> _Available data_:

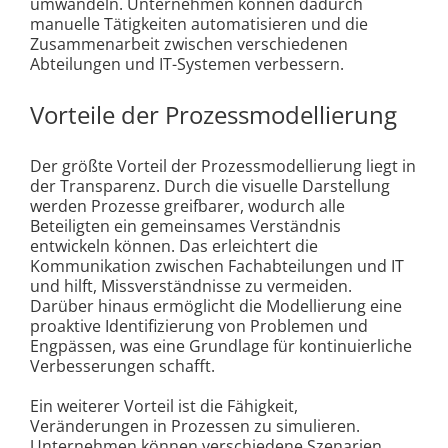
umwandeln. Unternehmen können dadurch
manuelle Tätigkeiten automatisieren und die
Zusammenarbeit zwischen verschiedenen
Abteilungen und IT-Systemen verbessern.
Vorteile der Prozessmodellierung
Der größte Vorteil der Prozessmodellierung liegt in
der Transparenz. Durch die visuelle Darstellung
werden Prozesse greifbarer, wodurch alle
Beteiligten ein gemeinsames Verständnis
entwickeln können. Das erleichtert die
Kommunikation zwischen Fachabteilungen und IT
und hilft, Missverständnisse zu vermeiden.
Darüber hinaus ermöglicht die Modellierung eine
proaktive Identifizierung von Problemen und
Engpässen, was eine Grundlage für kontinuierliche
Verbesserungen schafft.
Ein weiterer Vorteil ist die Fähigkeit,
Veränderungen in Prozessen zu simulieren.
Unternehmen können verschiedene Szenarien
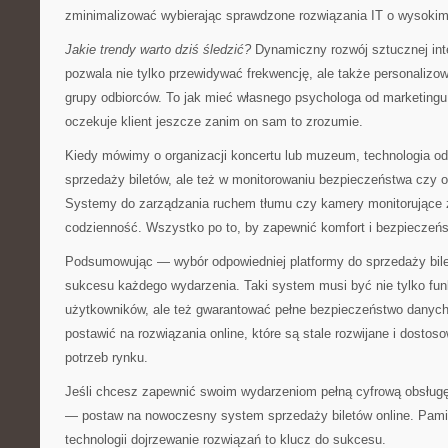
zminimalizować wybierając sprawdzone rozwiązania IT o wysoki
Jakie trendy warto dziś śledzić?
Dynamiczny rozwój sztucznej intel
pozwala nie tylko przewidywać frekwencję, ale także personalizo
grupy odbiorców. To jak mieć własnego psychologa od marketing
oczekuje klient jeszcze zanim on sam to zrozumie.
Kiedy mówimy o organizacji koncertu lub muzeum, technologia odg
sprzedaży biletów, ale też w monitorowaniu bezpieczeństwa czy op
Systemy do zarządzania ruchem tłumu czy kamery monitorujące z 
codzienność. Wszystko po to, by zapewnić komfort i bezpieczeń
Podsumowując — wybór odpowiedniej platformy do sprzedaży bil
sukcesu każdego wydarzenia. Taki system musi być nie tylko funkc
użytkowników, ale też gwarantować pełne bezpieczeństwo danych 
postawić na rozwiązania online, które są stale rozwijane i dost
potrzeb rynku.
Jeśli chcesz zapewnić swoim wydarzeniom pełną cyfrową obsług
— postaw na nowoczesny system sprzedaży biletów online. Pami
technologii dojrzewanie rozwiązań to klucz do sukcesu.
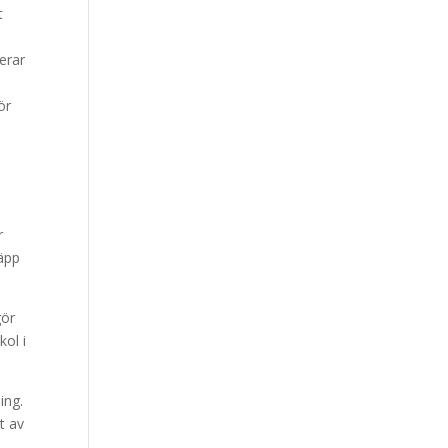
t
erar
ör
e
r
läpp
gör
ol i
ing.
t av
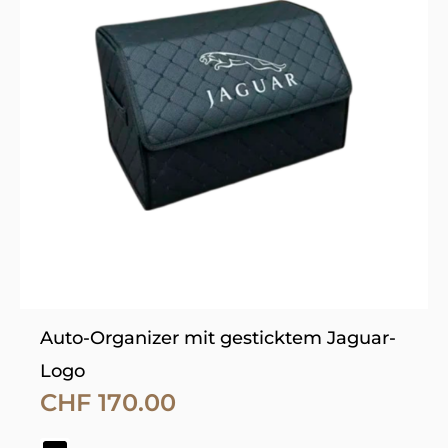
mehrere
Varianten
auf.
Die
Optionen
können
auf
der
Produktseite
gewählt
werden
Auto-Organizer mit gesticktem Jaguar-
Logo
CHF
170.00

> _Try it_: With images omitted, output the data exactly as given.

> _Reply to the task_:
umwandeln. Unternehmen können dadurch
manuelle Tätigkeiten automatisieren und die
Zusammenarbeit zwischen verschiedenen
Abteilungen und IT-Systemen verbessern.
Vorteile der Prozessmodellierung
Der größte Vorteil der Prozessmodellierung liegt in
der Transparenz. Durch die visuelle Darstellung
werden Prozesse greifbarer, wodurch alle
Beteiligten ein gemeinsames Verständnis
entwickeln können. Das erleichtert die
Kommunikation zwischen Fachabteilungen und IT
und hilft, Missverständnisse zu vermeiden.
Darüber hinaus ermöglicht die Modellierung eine
proaktive Identifizierung von Problemen und
Engpässen, was eine Grundlage für kontinuierliche
Verbesserungen schafft.
Ein weiterer Vorteil ist die Fähigkeit,
Veränderungen in Prozessen zu simulieren.
Unternehmen können verschiedene Szenarien
zminimalizować wybierając sprawdzone rozwiązania IT o wysoki
Jakie trendy warto dziś śledzić?
Dynamiczny rozwój sztucznej intel
pozwala nie tylko przewidywać frekwencję, ale także personalizo
grupy odbiorców. To jak mieć własnego psychologa od marketing
oczekuje klient jeszcze zanim on sam to zrozumie.
Kiedy mówimy o organizacji koncertu lub muzeum, technologia odg
sprzedaży biletów, ale też w monitorowaniu bezpieczeństwa czy op
Systemy do zarządzania ruchem tłumu czy kamery monitorujące z 
codzienność. Wszystko po to, by zapewnić komfort i bezpieczeń
Podsumowując — wybór odpowiedniej platformy do sprzedaży bil
sukcesu każdego wydarzenia. Taki system musi być nie tylko funkc
użytkowników, ale też gwarantować pełne bezpieczeństwo danych 
postawić na rozwiązania online, które są stale rozwijane i dost
potrzeb rynku.
Jeśli chcesz zapewnić swoim wydarzeniom pełną cyfrową obsług
— postaw na nowoczesny system sprzedaży biletów online. Pami
technologii dojrzewanie rozwiązań to klucz do sukcesu.
t
erar
ör
e
r
läpp
gör
ol i
ing.
t av
mehrere
Varianten
auf.
Die
Optionen
können
auf
der
Produktseite
gewählt
werden
Auto-Organizer mit gesticktem Jaguar-
Logo
CHF
170.00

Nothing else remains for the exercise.